(Given data begins)
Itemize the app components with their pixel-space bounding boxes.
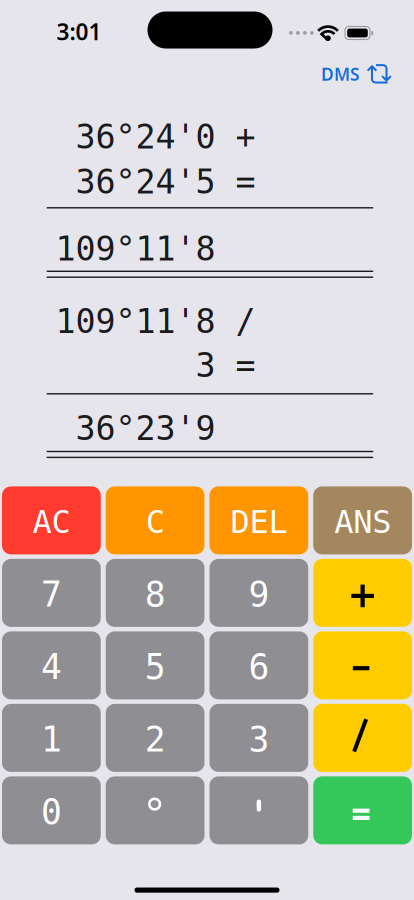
staticText: 9 [248, 575, 269, 614]
button[interactable]: Equals [313, 776, 412, 844]
button[interactable]: Divide [313, 704, 412, 772]
staticText: 36°24'0 + [76, 118, 256, 156]
button[interactable]: 1 [2, 704, 101, 772]
staticText: ANS [334, 504, 391, 540]
staticText: 0 [41, 792, 62, 832]
button[interactable]: Degrees [106, 776, 205, 844]
button[interactable]: DEL [210, 486, 308, 554]
staticText: 4 [41, 647, 62, 686]
button[interactable]: Minutes [210, 776, 308, 844]
staticText: AC [32, 504, 70, 540]
button[interactable]: 6 [210, 631, 308, 699]
staticText: 8 [145, 575, 166, 614]
button[interactable]: 8 [106, 559, 205, 627]
button[interactable]: 7 [2, 559, 101, 627]
button[interactable]: 5 [106, 631, 205, 699]
staticText: DEL [230, 504, 287, 540]
staticText: 6 [248, 647, 269, 686]
button[interactable]: 4 [2, 631, 101, 699]
staticText: 7 [41, 575, 62, 614]
staticText: 3:01 [56, 16, 102, 47]
button[interactable]: 9 [210, 559, 308, 627]
staticText: 5 [145, 647, 166, 686]
staticText: 2 [145, 720, 166, 759]
staticText: 3 = [196, 346, 256, 384]
button[interactable]: AC [2, 486, 101, 554]
button[interactable]: ANS [313, 486, 412, 554]
staticText: 36°24'5 = [76, 163, 256, 201]
button[interactable]: C [106, 486, 205, 554]
button[interactable]: 0 [2, 776, 101, 844]
staticText: 109°11'8 [56, 230, 216, 268]
staticText: C [146, 504, 165, 540]
staticText: DMS [321, 62, 360, 86]
button[interactable]: Add [313, 559, 412, 627]
button[interactable]: 2 [106, 704, 205, 772]
staticText: 109°11'8 / [56, 302, 256, 340]
staticText: 36°23'9 [76, 410, 216, 447]
button[interactable]: 3 [210, 704, 308, 772]
staticText: 3 [248, 720, 269, 759]
button[interactable]: Subtract [313, 631, 412, 699]
staticText: 1 [41, 720, 62, 759]
button[interactable]: DMS [295, 57, 391, 91]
(Given data ends)
• _How to complete this task_: Go through the entries and retype each one exactly, skipping any image.

• _Result_:
Itemize the app components with their pixel-space bounding boxes.
staticText: 9 [248, 575, 269, 614]
button[interactable]: Equals [313, 776, 412, 844]
button[interactable]: Divide [313, 704, 412, 772]
staticText: 36°24'0 + [76, 118, 256, 156]
button[interactable]: 1 [2, 704, 101, 772]
staticText: ANS [334, 504, 391, 540]
staticText: 0 [41, 792, 62, 832]
button[interactable]: Degrees [106, 776, 205, 844]
button[interactable]: DEL [210, 486, 308, 554]
staticText: 4 [41, 647, 62, 686]
button[interactable]: Minutes [210, 776, 308, 844]
staticText: AC [32, 504, 70, 540]
button[interactable]: 6 [210, 631, 308, 699]
staticText: 8 [145, 575, 166, 614]
button[interactable]: 8 [106, 559, 205, 627]
button[interactable]: 7 [2, 559, 101, 627]
button[interactable]: 5 [106, 631, 205, 699]
staticText: DEL [230, 504, 287, 540]
staticText: 6 [248, 647, 269, 686]
button[interactable]: 4 [2, 631, 101, 699]
staticText: 7 [41, 575, 62, 614]
staticText: 3:01 [56, 16, 102, 47]
button[interactable]: 9 [210, 559, 308, 627]
staticText: 5 [145, 647, 166, 686]
staticText: 2 [145, 720, 166, 759]
staticText: 3 = [196, 346, 256, 384]
button[interactable]: AC [2, 486, 101, 554]
button[interactable]: ANS [313, 486, 412, 554]
staticText: 36°24'5 = [76, 163, 256, 201]
button[interactable]: C [106, 486, 205, 554]
button[interactable]: 0 [2, 776, 101, 844]
staticText: 109°11'8 [56, 230, 216, 268]
staticText: C [146, 504, 165, 540]
staticText: DMS [321, 62, 360, 86]
button[interactable]: Add [313, 559, 412, 627]
button[interactable]: 2 [106, 704, 205, 772]
staticText: 109°11'8 / [56, 302, 256, 340]
staticText: 36°23'9 [76, 410, 216, 447]
button[interactable]: 3 [210, 704, 308, 772]
staticText: 3 [248, 720, 269, 759]
button[interactable]: Subtract [313, 631, 412, 699]
staticText: 1 [41, 720, 62, 759]
button[interactable]: DMS [295, 57, 391, 91]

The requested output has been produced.